Republicans failed Thursday for a second time in as many weeks to break a Democratic filibuster against President Bush's judicial nominee Miguel Estrada.

GOP leaders vowed to fight on after the 55-42 vote, even as it became clear that other Bush court nominees might also face floor filibusters.

The unprecedented degree of judicial gridlock coaxed Sen. Trent Lott out of self-imposed exile.

"I really do think we're setting a dangerous precedent here. One that we didn't set in the past. We haven't filibustered federal judicial nominees," Lott, R-Miss., said after months of near silence following his ouster from the Senate majority leadership post following charges that he was racially biased.

But emerging in a nomination fight heavy with racial overtones, Lott said he understood that Democrats are still smoldering over GOP treatment of former President Clinton's judicial nominees, many denied a vote while Lott was in charge of the Senate.

"So look, I accept part of the blame. I acknowledge that Republicans have not always handled judges in the right way," he said.

Apologies aside, Lott drew the line at filibusters, something he opposed as Republican leader.

"I ask the question again -- what next? We're gonna kill them in committee? We're gonna kill them by filibuster? Maybe we're just going to go out and shoot him, get it over with? This is wrong, my colleagues," Lott said.

But Lott's words fell on deaf ears.

The Democratic filibuster gained another supporter -- Democratic Sen. Bob Graham of Florida, whom Republicans had hoped might defect. Graham, who was out recovering from heart surgery during the last vote, later said that he was undecided about his support for Estrada, who would be the first Hispanic seated on the U.S. Court of Appeals for the District of Columbia.

Graham called for Estrada to provide senators more information to evaluate his nomination, drawing criticism from one House Republican who wants to replace him in the 2004 election.

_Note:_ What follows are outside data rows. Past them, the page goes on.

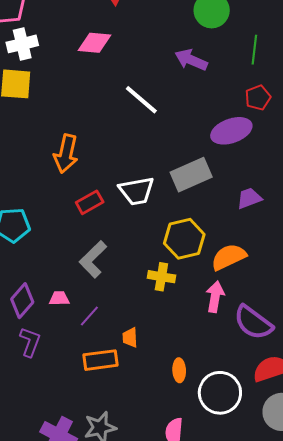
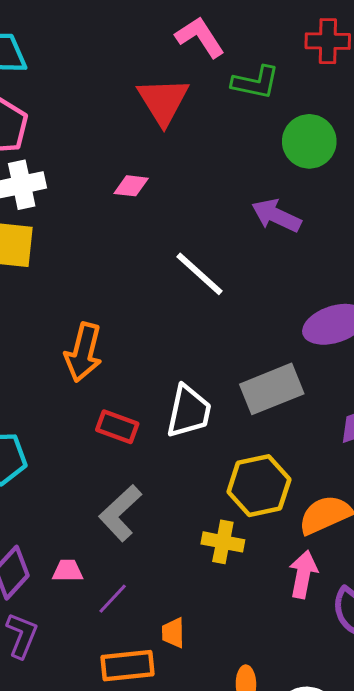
pink diamond: (95, 43) -> (131, 186), size x0.7
white trapezoid: (137, 191) -> (189, 411), turned -69
red rectangle: (90, 202) -> (117, 427), turned 48

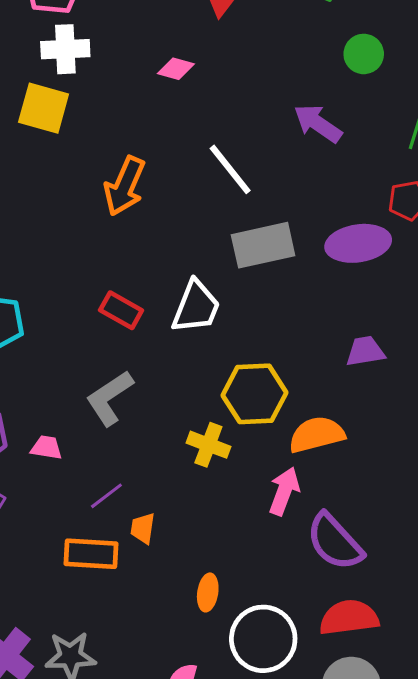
green circle: (309, 141) -> (364, 54), size x0.7
orange arrow: (83, 352) -> (125, 186), moved
gray rectangle: (272, 389) -> (263, 245), moved
purple line: (113, 599) -> (106, 496), moved

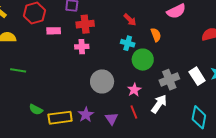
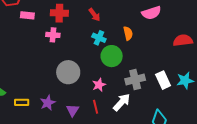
red arrow: (130, 20) -> (94, 15), moved
yellow rectangle: (60, 118) -> (22, 102), size x0.6

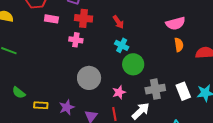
orange semicircle: (128, 33) -> (179, 45), moved

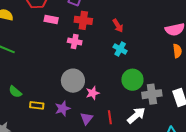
green circle: (133, 64) -> (132, 80), moved
gray circle: (89, 78) -> (73, 81), moved
pink star: (119, 92) -> (93, 93), moved

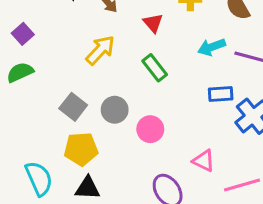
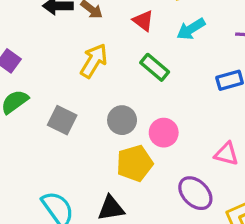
cyan arrow: (212, 47) -> (191, 29), moved
gray square: (73, 107) -> (62, 120), moved
yellow pentagon: (81, 149) -> (135, 163), moved

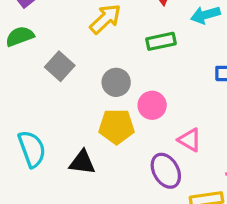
green rectangle: (155, 67) -> (161, 41), turned -68
pink triangle: (227, 154) -> (190, 140), moved

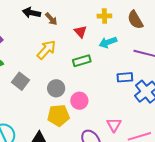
pink triangle: (190, 140) -> (114, 125), moved, turned 35

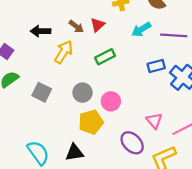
black arrow: (32, 13) -> (41, 31), moved
brown arrow: (51, 19) -> (76, 27), moved
red triangle: (80, 32) -> (98, 25), turned 40
cyan arrow: (108, 42) -> (141, 29), moved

"Senator Graham has a lot of explaining to do to the people of Florida and America's ever-growing Hispanic community," Rep. Mark Foley said in a statement issued Thursday. "Senator Graham isn't only voting against a qualified nominee, he's voting against inclusion."

Foley called Graham's vote "a slap in the face to the Hispanic community," joining a chorus of Republicans who have enlisted several Hispanic organizations to defend the Honduran-born Estrada.

Estrada has the 50 votes needed for confirmation, but needs five more votes to invoke what senators call "cloture," an end to a filibuster.

"We're going to have another cloture vote, another cloture vote and we are not going to let this die," said Sen. Rick Santorum, R-Pa., who earlier in the day had a victory with the passage of a ban on partial birth abortions that he and other Republicans had been pushing for eight years.  "Estrada is a patient man and so are we."

But Democrats who grilled Estrada last year say they won't budge until they receive memos Estrada wrote as a top lawyer in the Clinton Justice Department.

"We're down to a point where the White House says we know what he wrote but we don't want you to know. Reagan said trust but verify. They said trust us. We want to verify," said Sen. Patrick Leahy, D-Vt., ranking member of the Senate Judiciary Committee.

Republicans labeled the issue a diversion to hide partisanship, calling the demand for the documents -- a request opposed by several former solicitors general -- a "red herring."

Meanwhile, Republicans revived the nomination of Priscilla Owen for the 5th Circuit Court of Appeals. Democrats in committee defeated Owen last year in part because Republicans had earlier blocked two Clinton appointees to the same court.

Fox News' Major Garrett contributed to this report.